Forum Discussion
Question on Issues with Exchange Online
So, I have had a few support tickets open for a couple weeks now, and one that I opened late last week as we have a percentage of users that cannot access using Outlook desktop.
The gist of our issues is that mailboxes cant be found / accessed depending on the method used to access it. For example:
Global Admin accounts can do a get-mailbox, but get-mailboxRegionalConfiguration fails, as does get-mailboxAutoReplyConfiguration. These state that the mailbox with guid … can't be accessed because of outdated information.
Some end users, as I said above, are not able to access their mailboxes in Outlook Desktop. Others are not able to use ActiveSync in addition. Outlook on the Web seems to be unaffected.
We recently had trouble where service accounts mysteriously lost permissions / roles to be able to access Exchange Online via EWS.
Working with support, it was mentioned that they think this has to do with global admin accounts being in a different region, and therefore in a different forest, thus the trouble. But I honestly don't know what this actually means.
There have been some reported advisories and incidents in our Service Health dashboard, but all are marked as resolved at this point, and we are still in the same boat.
Sorry if this is still vague, but does what I describe above resonate with anyone here? Any advice would be tremendously appreciated!
I mean it's a stretch, but did you guys setup MFA at all on your accounts? MFA will cause Outlook desktop to stop working if you don't enable Modern Authentication.
It's possible the multi region stuff doesn't like having modern auth off as well. Check your tenant and make sure you guys use Modern Auth?
Get-OrganizationConfig | Format-Table -Auto Name,OAuth*Other things I believe changed recently are some old TLS no longer being supported recently could have hit and causing issue? I dunno just tossing a few idea's out.
- David LevineCopper Contributor
Hi Chris,
I have MFA enabled on my account, but not the rest as of yet. The output of the command you suggested is OAuthClientProfileEnabled is False.

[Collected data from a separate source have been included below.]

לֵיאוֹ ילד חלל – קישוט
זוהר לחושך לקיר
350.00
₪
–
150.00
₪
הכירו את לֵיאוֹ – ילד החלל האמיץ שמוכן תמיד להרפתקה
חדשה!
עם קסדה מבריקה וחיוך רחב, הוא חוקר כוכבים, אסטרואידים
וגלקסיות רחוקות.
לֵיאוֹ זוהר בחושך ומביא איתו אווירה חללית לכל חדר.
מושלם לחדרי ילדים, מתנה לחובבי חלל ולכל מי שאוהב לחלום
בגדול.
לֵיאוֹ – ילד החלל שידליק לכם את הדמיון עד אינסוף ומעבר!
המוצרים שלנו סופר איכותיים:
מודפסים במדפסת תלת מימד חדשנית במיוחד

Thanks for the suggestion. We are a small org, so only a few hundred users... not sure what the whole multiregion thing is as we are 100% stateside... unless its referring to different regions within the US...?
Thanks!
- Oh you said different regions I was thinking the whole different data centers etc. I really think you should try enabling modern auth to support the newer auth methods it should be true. I can find how to enable but quick google search will show you how. And do it for Skype for B at same time. There really isn’t any side effects other than a possible password prompt. Worth a shot and you need it for future state anyway and is recommended to use.
Unless you have old versions of office etc. you’ll need to research that part.
- David LevineCopper Contributor
So this is happening again.
After 4-5 days it was resolved last time... apparently "a recent update cased the issue"... not really sure what it was, but our users were not able to use Outlook desktop or mobile, EAS, etc. Outlook on the Web was the only functioning email client.
So, it started again yesterday just after midnight, so we are entering our second day with an increasing count of users who cannot use Outlook desktop or mobile, EAS, etc. Again - Outlook on the Web is the only functional means of accessing email for a growing number of users.
Anyone have any thoughts? I really wish I could actually talk to someone in support who is not an "ambassador"...
:(
- You can, go to your office 365 admin center under support tab, and submit a new request. You should be able to get in touch with Support that should be able to assist.
- David LevineCopper Contributor
Hi Chris,
Thanks for responding to this thread once again :)
So, I opened a ticket yesterday. I got an initial phone call and then ran RCAT, SARA, provided some results and that was it. It is just generally difficult to coordinate with them - when dealing with internal support needs and users, and then trying to be available for whatever time you get a call back from MSFT support, etc. I wish that I was affected by the service issue so I could run whatever they need from my laptop... instead of being asked to get an affected users' machine to do stuff on... oh - and I need their password for the tests, and its not like we have loaner systems to give out to folks...
Meh. Sorry. :)
Its just being the middle man feels quite helpless.